I have an app with all the machines stopped and supposedly they should be waking up with new 1requests but they don’t?

In the logs I see this error:

Failed to proxy HTTP request (error: no known healthy instances found for route tcp/443. (hint: is your app shutdown? is there an ongoing deployment with a volume or using the ‘immediate’ strategy? if not, this could be a delayed state issue)). Retrying in 998 ms (attempt 70)

I haven’t updated this app in 10 days or so and it has been working fine since then until now.

Is that a recent log? We made a change last night, rolled back this morning thinking it was probably the cause: Automatically starting/stopping Apps v2 instances - #34 by AsymetricalData

I’ve been able to start the machine manually so the app is ok.

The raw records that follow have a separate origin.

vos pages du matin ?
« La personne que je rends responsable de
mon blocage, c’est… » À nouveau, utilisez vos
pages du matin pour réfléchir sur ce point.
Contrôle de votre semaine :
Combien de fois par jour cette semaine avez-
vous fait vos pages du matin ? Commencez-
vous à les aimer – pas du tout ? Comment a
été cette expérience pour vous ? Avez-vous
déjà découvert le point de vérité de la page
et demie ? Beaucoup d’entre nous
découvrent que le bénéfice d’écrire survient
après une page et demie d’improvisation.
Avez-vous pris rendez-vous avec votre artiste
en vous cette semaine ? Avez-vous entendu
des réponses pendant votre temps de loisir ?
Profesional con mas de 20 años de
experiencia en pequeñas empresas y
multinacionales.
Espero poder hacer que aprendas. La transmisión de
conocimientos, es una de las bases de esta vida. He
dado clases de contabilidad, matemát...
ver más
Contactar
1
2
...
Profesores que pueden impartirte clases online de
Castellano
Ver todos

I have a number of those logs. The last one is from 2023-05-05T08:05:32Z

So the machine went to sleep after some inactivity and the last log now is:

2023-05-05T14:42:35.306 health[148e460b773238] ams [error] Health check on port 8080 has failed. Your app is not responding properly. Services exposed on ports [80, 443] will have intermittent failures until the health check passes.

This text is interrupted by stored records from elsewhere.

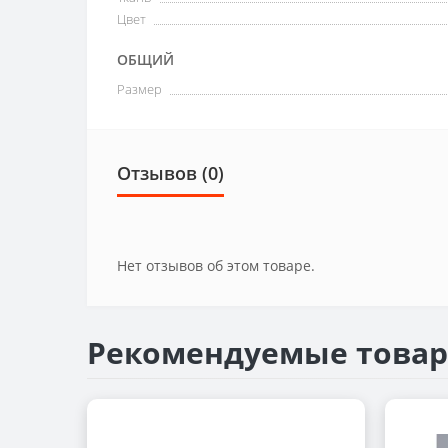
Цвет
ОБЩИЙ
Размер
Отзывов (0)
Нет отзывов об этом товаре.
Рекомендуемые това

Ok I’ve confirmed the machines are waking up now.

After processing a request the last log is:

2023-05-05T14:47:51.306 health[148e460b773238] ams [info] Health check on port 8080 is now passing.

1 Like

Something is still not working properly though.

Some requests are timing out:

2023-05-05T14:51:10.689 proxy[4d89696ae79438] ams [error] could not make HTTP request to instance: connection error: timed out

This app has like 8 machines so that shouldn’t be happening. The autoscaling policy is set to 1 soft limit and 3 hard limit.

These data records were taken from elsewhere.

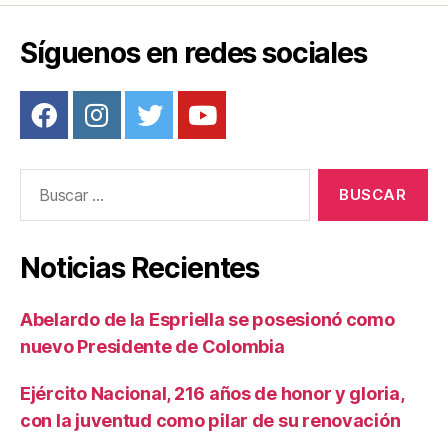
o
Síguenos en redes sociales
k
Buscar:
Noticias Recientes
Abelardo de la Espriella se posesionó como
nuevo Presidente de Colombia
Ejército Nacional, 216 años de honor y gloria,
con la juventud como pilar de su renovación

And I’m still seeing this weird error message when the machine goes to sleep:

2023-05-05T14:53:31.700 health[6e82576a022258] ams [error] Health check on port 8080 has failed. Your app is not responding properly. Services exposed on ports [80, 443] will have intermittent failures until the health check passes.

We’re looking into it. I’m not sure what’s happening yet, but it looks like services are sticking around after the machine is stopped and they shouldn’t.

1 Like

Not sure if you’ve done anything on your end, but it all appears to be working as expected regarding machines waking up and processing requests :slight_smile:

Only thins funky error remains after the machine goes to sleep:

Health check on port 8080 has failed. Your app is not responding properly. Services exposed on ports [80, 443] will have intermittent failures until the health check passes.

That log is unrelated to the problems I believe. That’s a separate service on our nodes sending those in. I suppose they shouldn’t if the machine isn’t running!

1 Like

Ok it looks like 2 edge nodes didn’t get the rollback, one in LHR and one in CHI.

I have now fixed that. Hopefully the issue doesn’t happen anymore.

2 Likes

Thanks Jerome!

This topic was automatically closed 7 days after the last reply. New replies are no longer allowed.